Votequorum information
----------------------
Expected votes: 13
Highest expected: 13
Total votes: 8
Quorum: 7
Flags: Quorate

Membership information
----------------------
Nodeid Votes Name
0x00000009 1 10.98.187.11
0x0000000a 1 10.98.187.12
0x0000000b 1 10.98.187.15
0x0000000c 1 10.98.187.36
0x00000003 1 10.98.187.40 (local)
0x00000001 1 10.98.187.41
0x00000002 1 10.98.187.42
0x00000008 1 10.98.187.47


Dietmar Maurer
2016-11-09 15:13:34 UTC
Permalink
Post by Dhaussy Alexandre
I wanted to remove vms from HA and start the vms locally, but I can’t even do
that (nothing happens.)
How do you do that exactly (on the GUI)? You should be able to start them
manually afterwards.
Dhaussy Alexandre
2016-11-09 15:29:37 UTC
Permalink
I try to remove from ha in the gui, but nothing happends.
There are some services in "error" or "fence" state.

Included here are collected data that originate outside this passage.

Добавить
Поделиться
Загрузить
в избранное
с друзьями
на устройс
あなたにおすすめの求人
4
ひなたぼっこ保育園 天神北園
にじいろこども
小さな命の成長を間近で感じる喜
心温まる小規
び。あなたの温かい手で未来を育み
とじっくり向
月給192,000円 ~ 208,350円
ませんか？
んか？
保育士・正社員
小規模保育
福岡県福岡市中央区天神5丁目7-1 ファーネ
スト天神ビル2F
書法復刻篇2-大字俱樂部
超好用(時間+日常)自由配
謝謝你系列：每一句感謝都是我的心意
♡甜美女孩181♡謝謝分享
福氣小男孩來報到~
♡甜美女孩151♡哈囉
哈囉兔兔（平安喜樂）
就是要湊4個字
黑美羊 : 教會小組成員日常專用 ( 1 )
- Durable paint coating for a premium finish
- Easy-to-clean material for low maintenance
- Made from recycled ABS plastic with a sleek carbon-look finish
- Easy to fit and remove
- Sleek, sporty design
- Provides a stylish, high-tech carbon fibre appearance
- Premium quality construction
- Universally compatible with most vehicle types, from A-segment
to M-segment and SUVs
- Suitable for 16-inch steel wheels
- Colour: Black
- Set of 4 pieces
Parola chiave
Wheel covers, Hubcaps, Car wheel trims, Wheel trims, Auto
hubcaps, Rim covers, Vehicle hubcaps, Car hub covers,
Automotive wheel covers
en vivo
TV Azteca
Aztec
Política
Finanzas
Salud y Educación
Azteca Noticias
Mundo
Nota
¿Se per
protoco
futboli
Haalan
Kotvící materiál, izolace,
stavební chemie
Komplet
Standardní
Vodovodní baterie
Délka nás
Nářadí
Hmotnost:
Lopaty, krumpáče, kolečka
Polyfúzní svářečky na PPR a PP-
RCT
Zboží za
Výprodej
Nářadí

Now i tried to remove the non-working nodes from the cluster... but i
still see those nodes in /etc/pve/ha/manager_status.
Post by Dietmar Maurer
Post by Dhaussy Alexandre
I wanted to remove vms from HA and start the vms locally, but I can’t even do
that (nothing happens.)
How do you do that exactly (on the GUI)? You should be able to start them
manually afterwards.
Thomas Lamprecht
2016-11-09 16:00:14 UTC
Permalink
Hi,
Post by Dhaussy Alexandre
I try to remove from ha in the gui, but nothing happends.
There are some services in "error" or "fence" state.
Now i tried to remove the non-working nodes from the cluster... but i
still see those nodes in /etc/pve/ha/manager_status.
Can you post the manager status please?

Also, is pve-ha-lrm and pve-ha-crm up and running without any error
on all nodes, at least on those in the quorate partition?

check with:
systemctl status pve-ha-lrm
systemctl status pve-ha-crm

If not restart them, and if then its still problematic please post the output
of the systemctl status call (if its the same on all node one output should be enough).
Post by Dhaussy Alexandre
Post by Dietmar Maurer
Post by Dhaussy Alexandre
I wanted to remove vms from HA and start the vms locally, but I can’t even do
that (nothing happens.)
You can remove them from HA by emptying the HA resource file (this deletes also
comments and group settings, but if you need to start them _now_ that shouldn't be a problem)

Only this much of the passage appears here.